The Directors and the Manager are aware of their duty to act in the interests of the Company and acknowledge that there are risks associated with investment in companies which fail to conduct business in a socially responsible manner. Therefore, the Manager takes account of the social environment and ethical factors that may affect the performance or value of the Company's investments. Maven believes that a company run in the long-term interests of its shareholders should manage its relationships with its employees, suppliers and customers and behave responsibly towards the environment and society as a whole.

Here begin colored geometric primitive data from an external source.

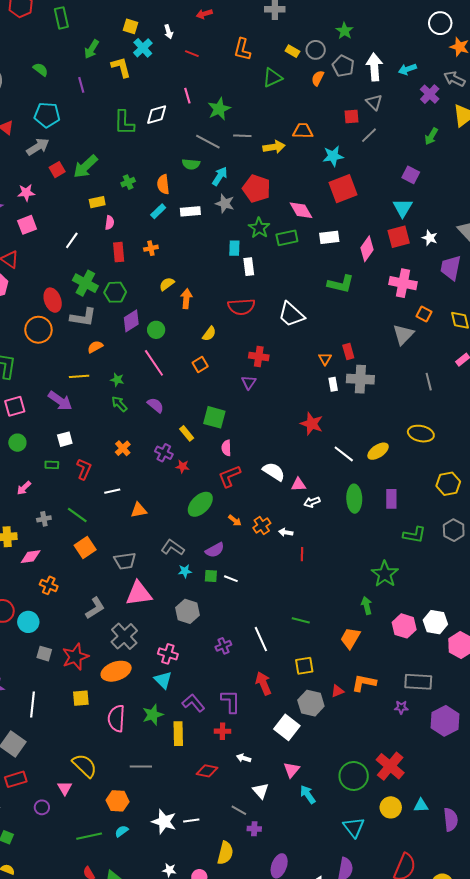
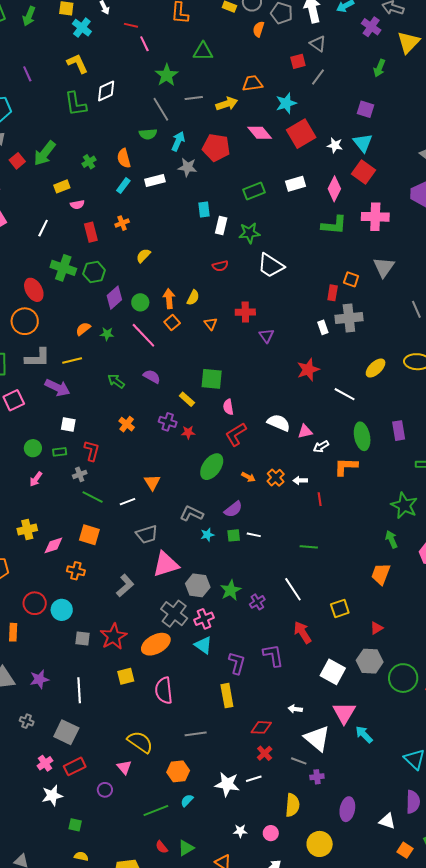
green arrow: (92, 49) -> (29, 16), moved
yellow L-shape: (121, 67) -> (77, 63), moved
green triangle: (272, 78) -> (203, 51), moved, turned 35
pink line: (187, 96) -> (144, 44), moved
gray line: (208, 142) -> (161, 109), turned 40
pink diamond: (301, 210) -> (260, 133), moved
pink semicircle: (110, 223) -> (77, 205), turned 80
green star: (259, 228) -> (249, 233), moved, turned -30
red square: (399, 237) -> (364, 172), turned -30
white star: (430, 238) -> (335, 145), moved
white rectangle: (249, 267) -> (221, 225), turned 30
green L-shape: (341, 284) -> (334, 225), moved
orange arrow: (186, 299) -> (169, 299), moved
red semicircle: (241, 307) -> (220, 266), size x0.6
orange square: (424, 314) -> (351, 279), moved
gray L-shape: (83, 317) -> (37, 358), moved
red rectangle: (348, 352) -> (333, 293), turned 35
orange triangle: (325, 359) -> (211, 324), moved
orange square: (200, 365) -> (172, 322), moved
green star: (117, 380) -> (107, 334), moved
purple triangle: (249, 382) -> (267, 336), moved
red star: (312, 424) -> (308, 370), turned -30
white square: (65, 439) -> (68, 425), turned 35
green circle: (17, 443) -> (33, 448), moved
yellow ellipse: (378, 451) -> (376, 368), moved
white line: (112, 491) -> (127, 502), moved
orange triangle: (139, 510) -> (152, 482), turned -42
gray cross: (44, 519) -> (80, 474), moved
orange square: (85, 547) -> (89, 535), moved, turned -30
gray hexagon: (187, 611) -> (198, 585), moved
green line: (301, 620) -> (309, 547), moved
gray cross: (124, 636) -> (174, 614), moved
pink cross: (168, 654) -> (204, 619), turned -30
orange L-shape: (364, 683) -> (346, 467), moved
purple L-shape: (193, 703) -> (237, 663), turned 65
gray hexagon: (311, 703) -> (370, 661), moved
green star: (153, 715) -> (231, 590), moved
red cross: (222, 731) -> (265, 753), moved, turned -35
pink triangle: (292, 770) -> (344, 713), size x1.4
green circle: (354, 776) -> (403, 678), moved
white triangle: (261, 791) -> (317, 738), size x1.6

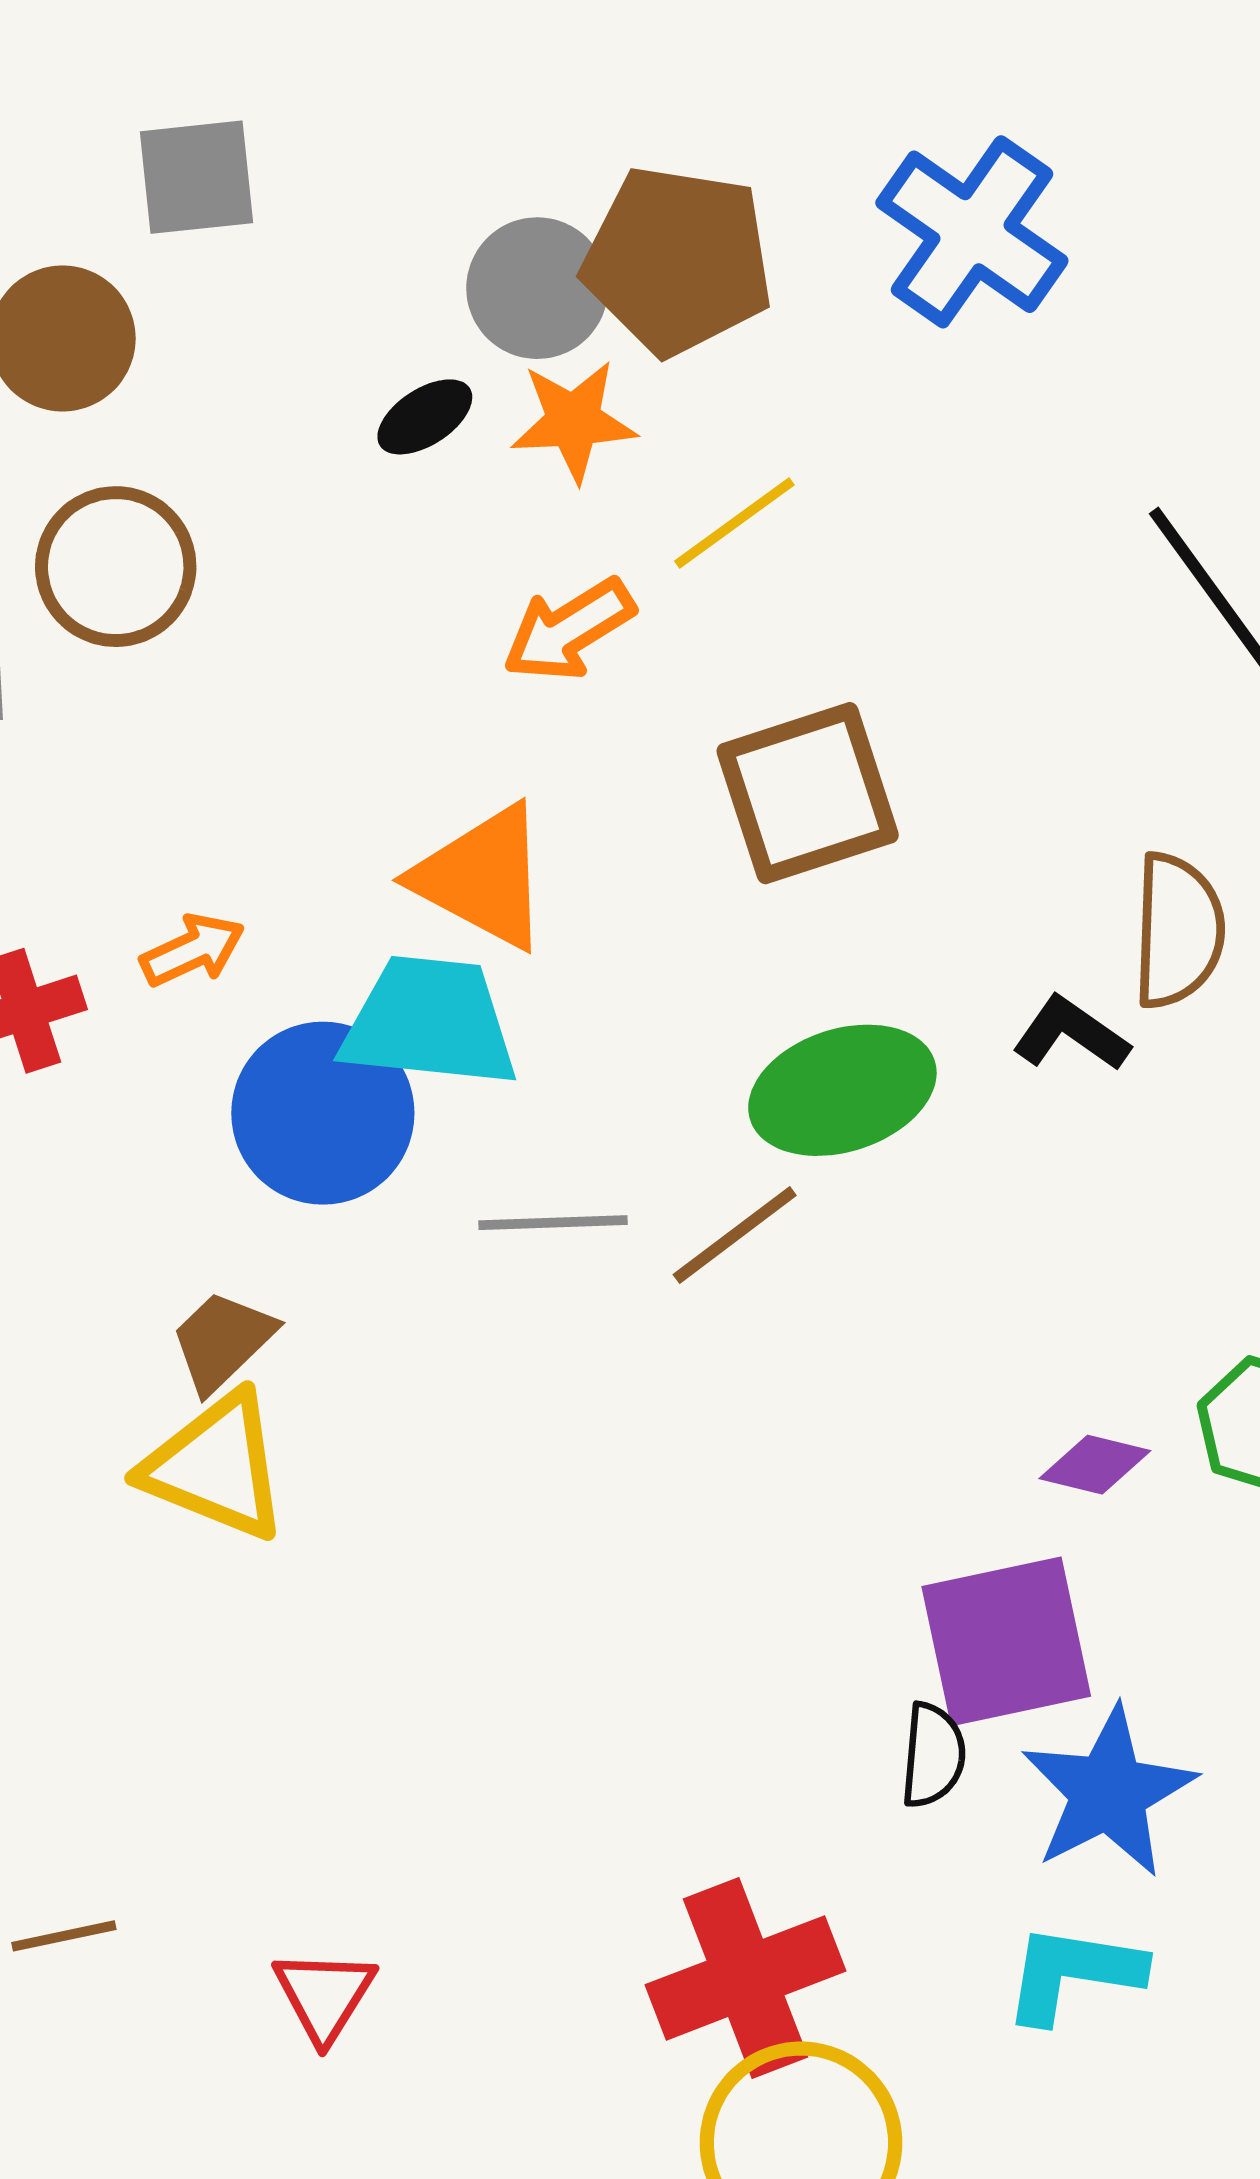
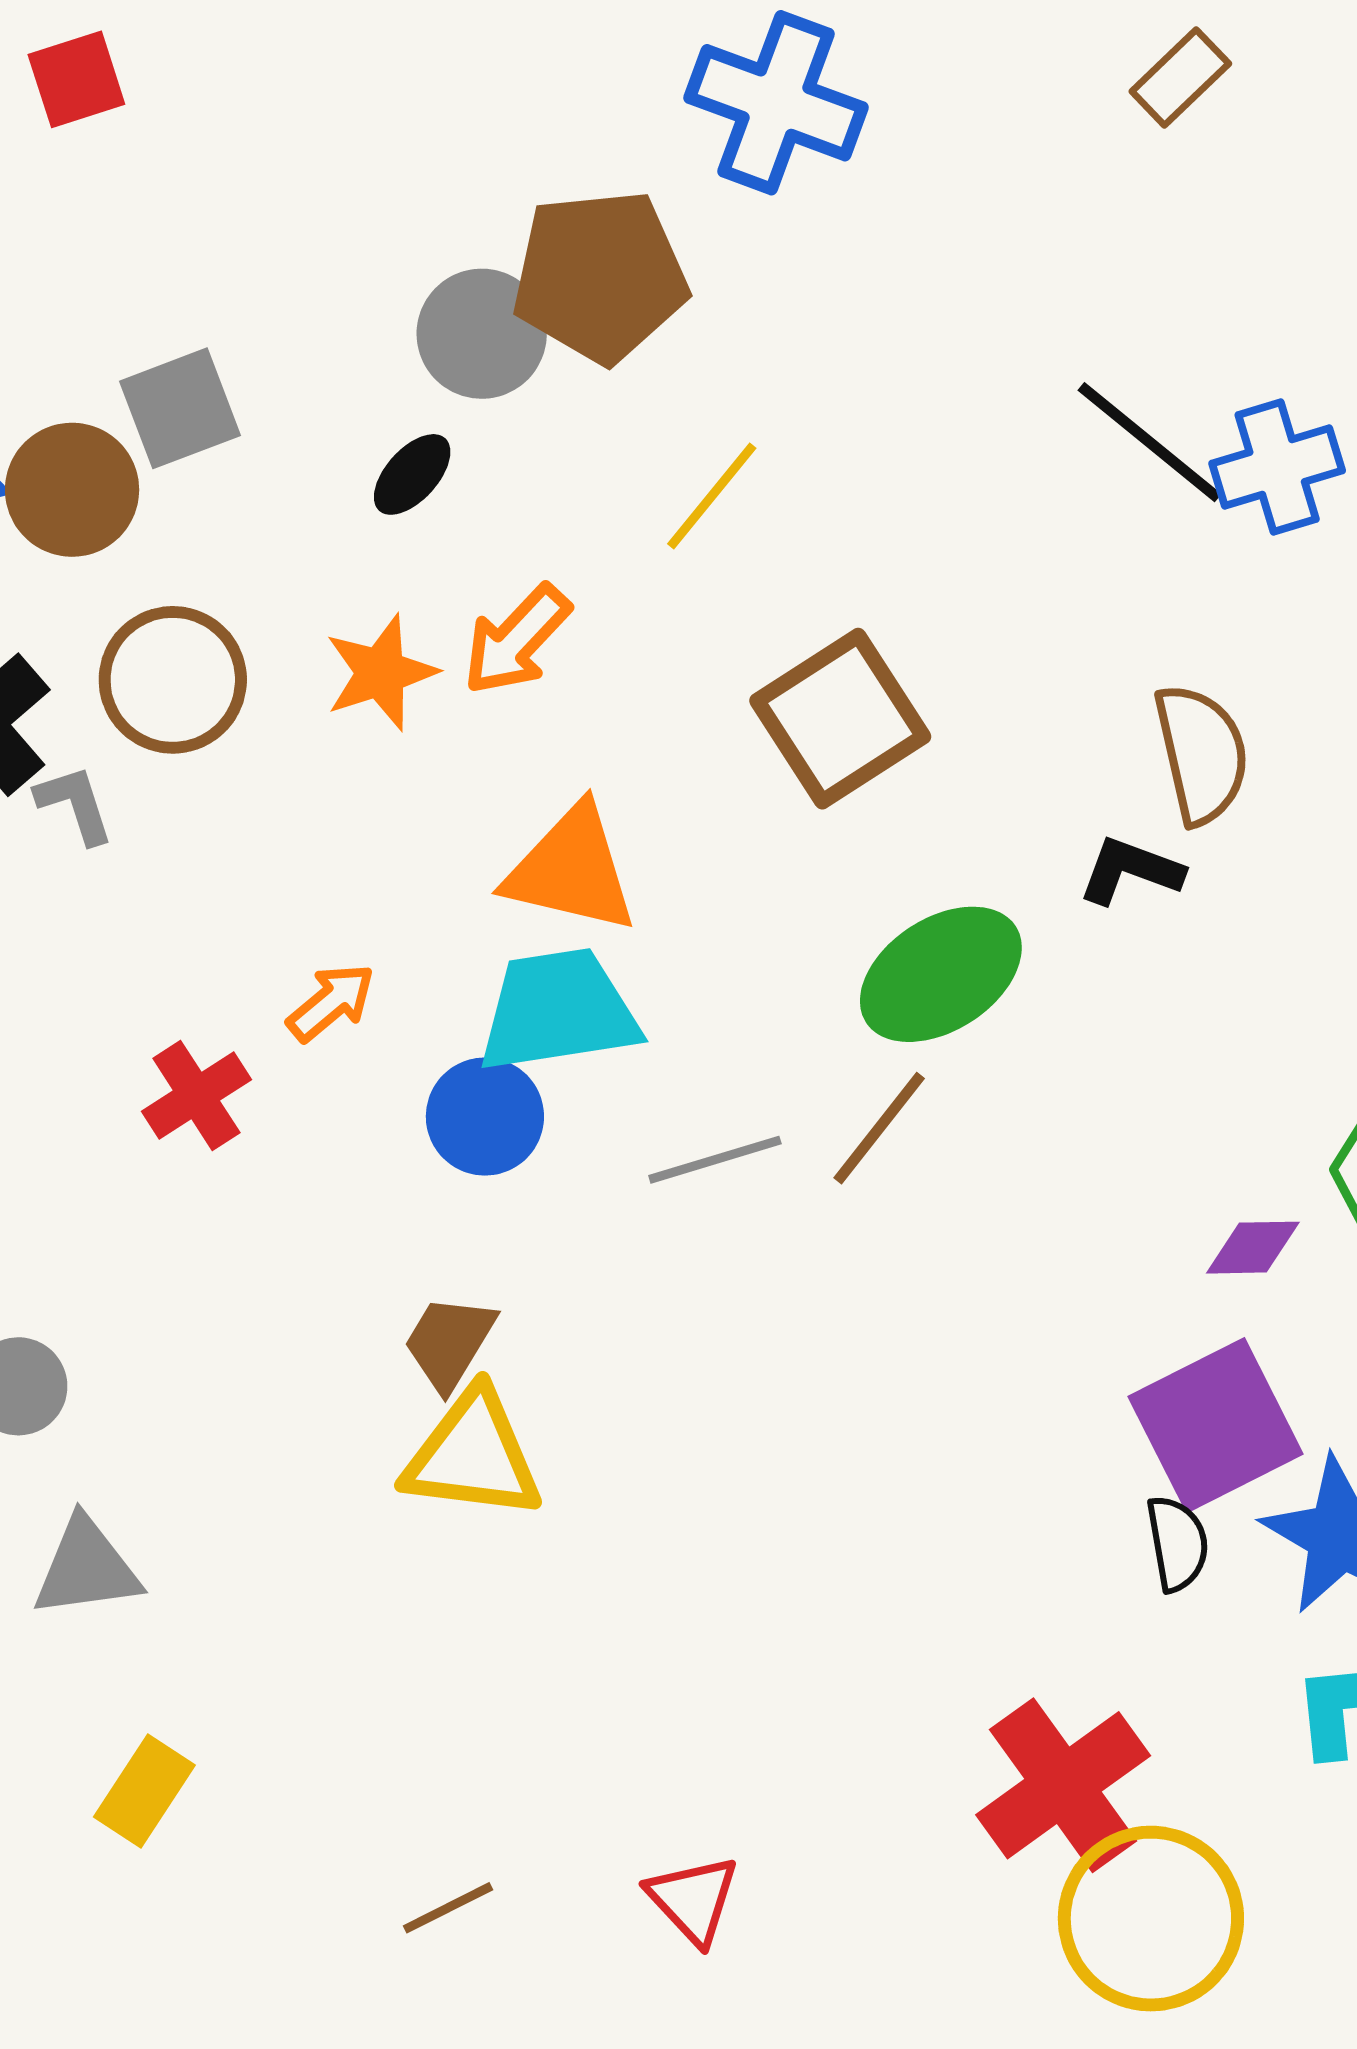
gray square: (196, 177) -> (180, 408), moved
blue cross: (972, 232) -> (776, 103), moved
orange star: (574, 421) -> (381, 673), moved
orange arrow: (569, 630) -> (517, 640), moved
blue circle: (323, 1113) -> (485, 1117), size x0.7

The Company places a great deal of importance on communication with its Shareholders. The Annual General Meeting is an event that all Shareholders are welcome to attend and participate in. The Notice of Meeting sets out the business of the Annual General Meeting and the Resolutions are explained more fully in the Explanatory Notes to the Notice of Annual General Meeting as well as the Directors' Report and the Directors' Remuneration Report. Separate Resolutions are proposed for each substantive issue and Shareholders have the opportunity to put questions to the Board and to the Manager. The results of proxy voting are relayed to Shareholders after each Resolution has been voted on by a show of hands. Nominated persons, often the beneficial owners of shares held for them by nominee companies, may attend Shareholder Meetings and are invited to contact the registered shareholder, normally a nominee company, in the first instance in order to be nominated to attend the Meeting and to vote in respect of the shares held for them. It is in the nature of a venture capital trust that it generally has few major shareholders.
As recommended under the Code, the Annual Report is normally posted to Shareholders at least twenty business days before the Annual General Meeting. Annual and Interim Reports and Financial Statements are distributed to Shareholders and other parties who have an interest in the Company's performance. Shareholders and potential investors may obtain up-to-date information on the Company through the Manager and the Secretary, and the Company responds to letters from Shareholders on a wide range of issues. In order to ensure that the Directors develop an understanding of the views of Shareholders, correspondence between Shareholders and the Manager or the Chairman is copied to the Board. The Company's web pages are hosted on the Manager's website, and can be visited at www.mavencp. com/migvct3 from where Annual and Interim Reports, Stock Exchange Announcements and other information can be viewed, printed or downloaded. Access to further information about the Manager can be gained from www.mavencp.com
The Statement of Directors' Responsibilities in respect of the Financial Statements is on page 47 and the Statement of Going Concern is included in the Directors' Report on pages 32 to 35. The Independent Auditor's Report is on pages 48 to 50.
By order of the Board Maven Capital Partners UK LLP Secretary
4 March 2014
The Directors are responsible for preparing the Annual Report and the Financial Statements in accordance with applicable law and regulations.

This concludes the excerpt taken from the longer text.